Stephen Sondheim, Titan of the American Musical, Is Dead at 91

An afternoon-long tutorial followed, teaching him, by Mr. Sondheim’s account, more about the craft than most songwriters learn in a lifetime. Hammerstein laid out a path of writing exercises for him: Adapt a good play into a musical; adapt a flawed play into a musical; adapt a story from another medium into a musical; and, finally, write a musical from your own original story. This the young Mr. Sondheim did, a project that carried him through his graduation from Williams College in Massachusetts, where he complemented his theater work with serious composition study under Robert Barrow, an intellectually rigorous specialist in harmony, from whom Mr. Sondheim gleaned the lesson, as he put it, “that art is work and not inspiration, that invention comes with craft.” Mr. Sondheim would later study independently with Milton Babbitt, the avant-garde composer.

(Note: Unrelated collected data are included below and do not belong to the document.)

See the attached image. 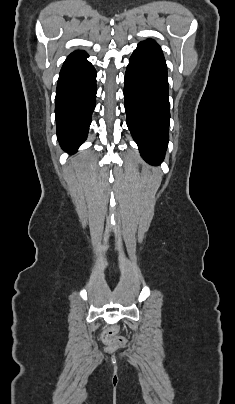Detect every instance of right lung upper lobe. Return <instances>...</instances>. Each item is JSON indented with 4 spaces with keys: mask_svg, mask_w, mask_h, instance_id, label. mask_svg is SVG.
Instances as JSON below:
<instances>
[{
    "mask_svg": "<svg viewBox=\"0 0 235 404\" xmlns=\"http://www.w3.org/2000/svg\"><path fill=\"white\" fill-rule=\"evenodd\" d=\"M81 56H87V53L84 51H75L69 55V57H81Z\"/></svg>",
    "mask_w": 235,
    "mask_h": 404,
    "instance_id": "cb5924a9",
    "label": "right lung upper lobe"
}]
</instances>
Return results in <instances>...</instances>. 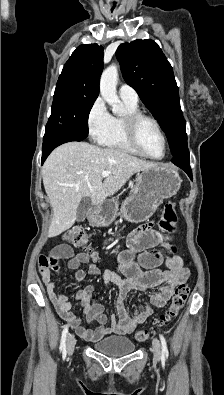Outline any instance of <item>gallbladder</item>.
I'll list each match as a JSON object with an SVG mask.
<instances>
[{"instance_id": "gallbladder-1", "label": "gallbladder", "mask_w": 224, "mask_h": 395, "mask_svg": "<svg viewBox=\"0 0 224 395\" xmlns=\"http://www.w3.org/2000/svg\"><path fill=\"white\" fill-rule=\"evenodd\" d=\"M92 206L91 199L89 197H83L78 205L76 212L77 222H83Z\"/></svg>"}]
</instances>
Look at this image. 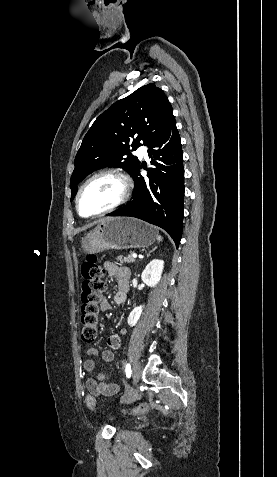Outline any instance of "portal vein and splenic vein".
<instances>
[{
	"instance_id": "obj_1",
	"label": "portal vein and splenic vein",
	"mask_w": 277,
	"mask_h": 477,
	"mask_svg": "<svg viewBox=\"0 0 277 477\" xmlns=\"http://www.w3.org/2000/svg\"><path fill=\"white\" fill-rule=\"evenodd\" d=\"M132 256H133L134 258H137V254H136V253H133Z\"/></svg>"
}]
</instances>
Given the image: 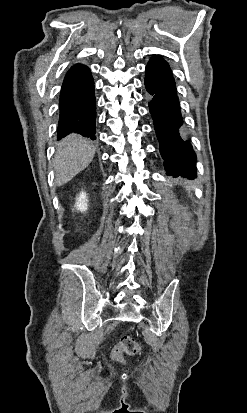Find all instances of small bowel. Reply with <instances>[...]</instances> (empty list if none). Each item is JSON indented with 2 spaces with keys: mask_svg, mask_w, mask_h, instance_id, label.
<instances>
[{
  "mask_svg": "<svg viewBox=\"0 0 247 413\" xmlns=\"http://www.w3.org/2000/svg\"><path fill=\"white\" fill-rule=\"evenodd\" d=\"M110 335H111V336H115V335H116V332H115V331H111V332H110Z\"/></svg>",
  "mask_w": 247,
  "mask_h": 413,
  "instance_id": "1",
  "label": "small bowel"
}]
</instances>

Mr. Sondheim’s first professional show business job was not in the theater at all; through the agency representing Hammerstein, he was hired to write for a 1950s television comedy, “Topper,” about a fussbudget banker haunted by a pair of urbane ghosts. (Much later, Mr. Sondheim wrote a whodunit film script, “The Last of Sheila,” with the actor Anthony Perkins; it was produced in 1973 and directed by Herbert Ross.) By the ’50s he had become a connoisseur of word games and puzzles, and an inventor of elaborate games. From 1968 to 1969, he created cryptic crosswords for New York magazine.

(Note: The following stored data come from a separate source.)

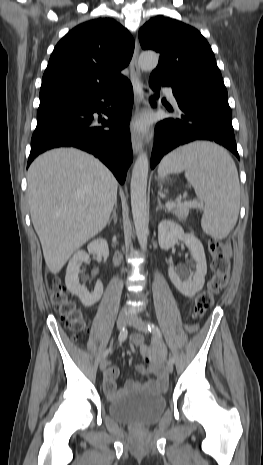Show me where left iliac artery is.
Returning a JSON list of instances; mask_svg holds the SVG:
<instances>
[{"mask_svg":"<svg viewBox=\"0 0 263 465\" xmlns=\"http://www.w3.org/2000/svg\"><path fill=\"white\" fill-rule=\"evenodd\" d=\"M147 325H148V330L157 338H161L162 337V334H161V331L160 329L158 328V326H156L154 323L148 321L147 322ZM169 361L171 363H174V358L173 356H169Z\"/></svg>","mask_w":263,"mask_h":465,"instance_id":"44dca946","label":"left iliac artery"}]
</instances>
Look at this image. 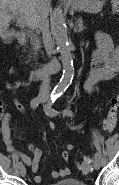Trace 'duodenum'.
<instances>
[{"mask_svg":"<svg viewBox=\"0 0 119 185\" xmlns=\"http://www.w3.org/2000/svg\"><path fill=\"white\" fill-rule=\"evenodd\" d=\"M27 37L24 33H19L17 35V43L20 46L26 44ZM61 68L60 61L58 59H53L49 63L45 64L41 68L32 69L30 71V78L32 80H40L47 76L56 74Z\"/></svg>","mask_w":119,"mask_h":185,"instance_id":"obj_1","label":"duodenum"}]
</instances>
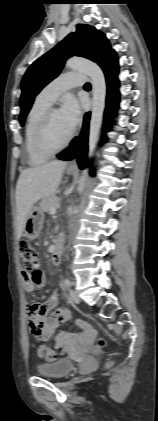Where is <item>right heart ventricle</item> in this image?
<instances>
[{
    "mask_svg": "<svg viewBox=\"0 0 158 421\" xmlns=\"http://www.w3.org/2000/svg\"><path fill=\"white\" fill-rule=\"evenodd\" d=\"M51 104L37 97L32 103L26 118L25 124V152L27 162L32 166H38L45 163L49 156L40 153L35 146V131L43 113Z\"/></svg>",
    "mask_w": 158,
    "mask_h": 421,
    "instance_id": "e07e8e85",
    "label": "right heart ventricle"
}]
</instances>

His affinity for theatrical misdirection and mystery was acknowledged by his friend, the playwright Anthony Shaffer, who based the cunningly vengeful cuckold in his play “Sleuth” partly on Mr. Sondheim. (The play was once tentatively titled “Who’s Afraid of Stephen Sondheim?”)

Mr. Sondheim was in his early 20s when he wrote his first professional show, a musical called “Saturday Night,” which was an adaptation of “Front Porch in Flatbush,” a play by Philip G. and Julius J. Epstein. He got the job, to write both words and music, after the composer Frank Loesser turned it down. The show was scheduled to be presented in 1955, but the producer, Lemuel Ayers, died before he had completed raising the money for it, and the production came to a halt. The show was not presented until 1997, by a small company in London; it subsequently appeared in Chicago and finally had its New York premiere in 2000, Off Broadway at the Second Stage Theater.

Mr. Sondheim was loath to take either of his first Broadway gigs, “West Side Story” and “Gypsy,” because he felt he was a composer, not only a lyricist — “I enjoy writing music much more than lyrics,” he confessed in “Finishing the Hat.” But he agreed to both on the advice of Hammerstein, who told him that he would benefit from working with the likes of Bernstein; Laurents, (who wrote the book) and the director Jerome Robbins, in the first instance, and from writing for a star like Ethel Merman in the second, even though it was she who had wanted a more experienced Broadway hand, Jule Styne, as the composer.

Only once after “Gypsy” would Mr. Sondheim write lyrics for another composer: an unhappy collaboration with Richard Rodgers, “Do I Hear a Waltz?,” based on Laurents’s play “The Time of the Cuckoo.”